Perché tanto successo? Perché scriveva brevi racconti surreali, quasi sogni bizzarri, dove gli animali parlavano e gli oggetti si muovevano da soli, i personaggi si trasformavano e le piccole storie avevano un epilogo sorprendente, ironico e beffardo e qualche volta perfino macabro. Racconti di evasione? Niente affatto perché dietro queste storie surreali c'era sempre uno spunto, spesso amaro, di riflessione sulla realtà. E che Morovich fosse uno scrittore del tutto singolare nel panorama della narrativa italiana lo dimostrò uno dei maggiori studiosi italiani, Gianfranco Contini (che fu anche il primo recensore delle poesie dialettali di Pasolini), che compose un’antologia dei maggiori e pochi (in tutto otto) scrittori surrealisti italiani e accanto a Moravia e Zavattini, Bontempelli e Landolfi inserì anche Morovich. Questa antologia fu conclusa alla fine della guerra quando in letteratura e ancor più nel cinema era il tempo del neorealismo, e così non trovò editori in Italia e fu pubblicata in Francia nel 1946 col titolo Italie magique (solo nel 1988 uscirà da Einaudi la versione italiana).

E proprio l'orientamento verso il racconto realistico delle recenti tragiche vicende rendeva invece la narrativa fantasiosa di Morovich poco in sintonia con i gusti dominanti; egli continuava tuttavia a scrivere i suoi racconti che alcuni quotidiani locali (come "Il giornale di Brescia" e "La Nazione") gli pubblicavano regolarmente, ma le cui raccolte in volume non trovavano spazio nella grande editoria, sicché quei suoi sempre originalissimi libri erano pubblicati da chi era editore per diletto e apprezzava questo singolare scrittore, come ad esempio la benemerita signora Caterina Gualco, titolare a Genova della galleria d'arte Unimedia.

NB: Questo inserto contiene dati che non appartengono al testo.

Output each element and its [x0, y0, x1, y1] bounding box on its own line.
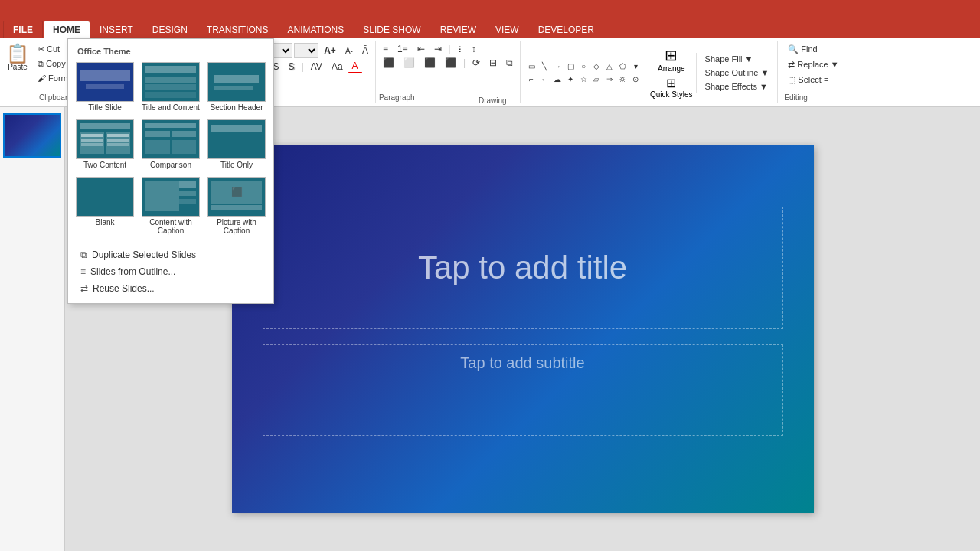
- tab-view[interactable]: VIEW: [486, 21, 528, 38]
- tab-animations[interactable]: ANIMATIONS: [278, 21, 353, 38]
- layout-picture-caption[interactable]: ⬛ Picture with Caption: [206, 175, 267, 236]
- align-left-button[interactable]: ⬛: [379, 57, 398, 69]
- tab-review[interactable]: REVIEW: [431, 21, 485, 38]
- line-spacing-button[interactable]: ↕: [468, 43, 480, 55]
- shape-star4[interactable]: ✦: [564, 73, 577, 85]
- slides-panel[interactable]: 1: [0, 107, 65, 551]
- find-icon: 🔍: [788, 44, 799, 54]
- duplicate-icon: ⧉: [80, 249, 87, 260]
- find-button[interactable]: 🔍 Find: [784, 43, 842, 56]
- ribbon-group-paragraph: ≡ 1≡ ⇤ ⇥ | ⫶ ↕ ⬛ ⬜ ⬛ ⬛ | ⟳ ⊟ ⧉ Paragraph: [376, 41, 521, 103]
- cut-icon: ✂: [38, 44, 44, 54]
- arrange-button[interactable]: ⊞ Arrange: [658, 46, 685, 73]
- ribbon-group-drawing: ▭ ╲ → ▢ ○ ◇ △ ⬠ ▾ ⌐ ← ☁ ✦ ☆ ▱ ⇒ ⛭ ⊙: [521, 41, 778, 103]
- slide-subtitle-placeholder: Tap to add subtitle: [460, 354, 584, 372]
- slide-title-placeholder: Tap to add title: [418, 249, 627, 286]
- center-button[interactable]: ⬜: [400, 57, 419, 69]
- tab-file[interactable]: FILE: [3, 21, 43, 38]
- shape-back-arrow[interactable]: ←: [538, 73, 550, 85]
- font-color-button[interactable]: A: [348, 60, 362, 73]
- change-case-button[interactable]: Aa: [328, 60, 347, 73]
- layout-section-header-label: Section Header: [211, 103, 263, 112]
- dropdown-divider: [74, 243, 267, 243]
- increase-indent-button[interactable]: ⇥: [430, 43, 446, 55]
- select-button[interactable]: ⬚ Select =: [784, 73, 842, 86]
- tab-home[interactable]: HOME: [44, 21, 90, 38]
- ribbon-tabs: FILE HOME INSERT DESIGN TRANSITIONS ANIM…: [0, 17, 980, 38]
- shapes-more[interactable]: ▾: [629, 60, 642, 72]
- convert-smartart-button[interactable]: ⧉: [502, 57, 517, 69]
- shape-outline-button[interactable]: Shape Outline ▼: [701, 67, 773, 79]
- tab-transitions[interactable]: TRANSITIONS: [198, 21, 278, 38]
- shape-effects-button[interactable]: Shape Effects ▼: [701, 80, 773, 93]
- decrease-font-button[interactable]: A-: [341, 46, 357, 56]
- format-painter-icon: 🖌: [38, 73, 46, 83]
- slide-main[interactable]: Tap to add title Tap to add subtitle: [232, 145, 814, 513]
- layout-comparison[interactable]: Comparison: [140, 118, 201, 171]
- shape-notched-arrow[interactable]: ⇒: [603, 73, 616, 85]
- align-text-button[interactable]: ⊟: [485, 57, 501, 69]
- bullets-button[interactable]: ≡: [379, 43, 392, 55]
- layout-blank[interactable]: Blank: [74, 175, 136, 236]
- dropdown-section-title: Office Theme: [74, 45, 267, 60]
- paste-button[interactable]: 📋 Paste: [3, 43, 32, 73]
- layout-content-caption[interactable]: Content with Caption: [140, 175, 201, 236]
- layout-title-slide[interactable]: Title Slide: [74, 60, 136, 113]
- font-size-select[interactable]: [294, 43, 318, 58]
- quick-styles-label: Quick Styles: [650, 90, 693, 99]
- select-icon: ⬚: [788, 75, 795, 84]
- columns-button[interactable]: ⫶: [454, 43, 466, 55]
- layout-content-caption-label: Content with Caption: [142, 218, 200, 235]
- justify-button[interactable]: ⬛: [441, 57, 460, 69]
- shape-rounded-rect[interactable]: ▢: [564, 60, 577, 72]
- shadow-button[interactable]: S: [285, 60, 299, 73]
- shape-circle[interactable]: ○: [577, 60, 590, 72]
- align-right-button[interactable]: ⬛: [420, 57, 439, 69]
- shape-line[interactable]: ╲: [538, 60, 550, 72]
- decrease-indent-button[interactable]: ⇤: [413, 43, 429, 55]
- clear-format-button[interactable]: Ā: [358, 44, 372, 57]
- shape-callout[interactable]: ☁: [551, 73, 564, 85]
- title-bar: [0, 0, 980, 17]
- drawing-group-label: Drawing: [479, 96, 507, 105]
- layout-title-content[interactable]: Title and Content: [140, 60, 201, 113]
- slides-from-outline-item[interactable]: ≡ Slides from Outline...: [74, 263, 267, 280]
- quick-styles-button[interactable]: ⊞ Quick Styles: [650, 76, 693, 99]
- layout-title-only[interactable]: Title Only: [206, 118, 267, 171]
- shape-rect[interactable]: ▭: [525, 60, 537, 72]
- shape-diamond[interactable]: ◇: [590, 60, 603, 72]
- tab-insert[interactable]: INSERT: [90, 21, 142, 38]
- slide-subtitle-box[interactable]: Tap to add subtitle: [263, 344, 783, 436]
- duplicate-slides-item[interactable]: ⧉ Duplicate Selected Slides: [74, 246, 267, 263]
- replace-button[interactable]: ⇄ Replace ▼: [784, 58, 842, 71]
- char-spacing-button[interactable]: AV: [307, 60, 326, 73]
- shape-parallelogram[interactable]: ▱: [590, 73, 603, 85]
- shape-star[interactable]: ☆: [577, 73, 590, 85]
- editing-group-label: Editing: [784, 93, 842, 102]
- tab-slideshow[interactable]: SLIDE SHOW: [354, 21, 430, 38]
- numbering-button[interactable]: 1≡: [394, 43, 412, 55]
- copy-icon: ⧉: [38, 59, 44, 68]
- increase-font-button[interactable]: A+: [320, 44, 340, 57]
- tab-developer[interactable]: DEVELOPER: [529, 21, 603, 38]
- layout-title-only-label: Title Only: [220, 161, 253, 169]
- layout-two-content[interactable]: Two Content: [74, 118, 136, 171]
- slide-title-box[interactable]: Tap to add title: [263, 207, 783, 329]
- arrange-label: Arrange: [658, 64, 685, 73]
- shape-l[interactable]: ⌐: [525, 73, 537, 85]
- layout-grid: Title Slide Title and Content Section He…: [74, 60, 267, 236]
- reuse-slides-item[interactable]: ⇄ Reuse Slides...: [74, 280, 267, 297]
- shape-triangle[interactable]: △: [603, 60, 616, 72]
- paste-icon: 📋: [6, 44, 29, 63]
- layout-section-header[interactable]: Section Header: [206, 60, 267, 113]
- text-direction-button[interactable]: ⟳: [469, 57, 484, 69]
- shape-arrow[interactable]: →: [551, 60, 564, 72]
- shapes-palette: ▭ ╲ → ▢ ○ ◇ △ ⬠ ▾ ⌐ ← ☁ ✦ ☆ ▱ ⇒ ⛭ ⊙: [525, 60, 642, 85]
- slide-thumbnail-1[interactable]: 1: [3, 113, 61, 158]
- shape-donut[interactable]: ⊙: [629, 73, 642, 85]
- shape-ribbon[interactable]: ⛭: [616, 73, 629, 85]
- layout-title-slide-label: Title Slide: [88, 103, 122, 112]
- shape-pentagon[interactable]: ⬠: [616, 60, 629, 72]
- shape-fill-button[interactable]: Shape Fill ▼: [701, 53, 773, 65]
- tab-design[interactable]: DESIGN: [143, 21, 197, 38]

Ormai nella società letteraria italiana di Morovich, oltretutto quanto mai schivo per natura, si erano perse le tracce, tanto che, in un articolo uscito nel 1987 su "Tuttolibri" nel quale rievocava le sue letture giovanili, Leonardo Sciascia si era domandato se fosse ancora vivo. A mia volta replicai sul "Lavoro” che non solo Morovich era ancora vivo ma che pure scriveva ancora, anche se i suoi deliziosi libriccini avevano scarsa circolazione. Pi qui si diffuse una grande curiosità per questo narratore tanto appartato quanto originale; Sciascia tornò a scrivere su di lui. "Tutto libri" gli dedicò un paginone, Nico Orengo venne a Genova a intervistarlo, molti critici si risvegliarono e nel giro di pochi anni decine di suoi libri vennero stampati e ristampati da importanti editori italiani: da Sellerio a Einaudi a Rusconi, che nel 1990 gli pubblicò il romanzo Piccoli amanti, entrato nella cinquina finale del premio Strega. Ma questo tardivo successo colse Morovich ormai sul declinare dei suoi giorni che, trasferitosi negli ultimi anni a Chiavari presso suoi parenti, si conclusero nel 1994. Di lui ci restano però centinaia di racconti tutt'oggi godibili e sorprendenti, una parte dei quali raccolti nel libro La morte in pantofole (edito da Gammarò) che già dal titolo lascia intuire il paradosso tra umoristico e tragico che segna le sue pagine; e che anche si desume dal suo disegno posto in copertina, nel quale volti umani di profilo in giallo e verde sono posti sul corpo di un bassotto e di un animale non identificabile con le zampe di legno.

* Francesco De Nicola è docente e presidente della delegazione ligure della Società Dante Alighieri.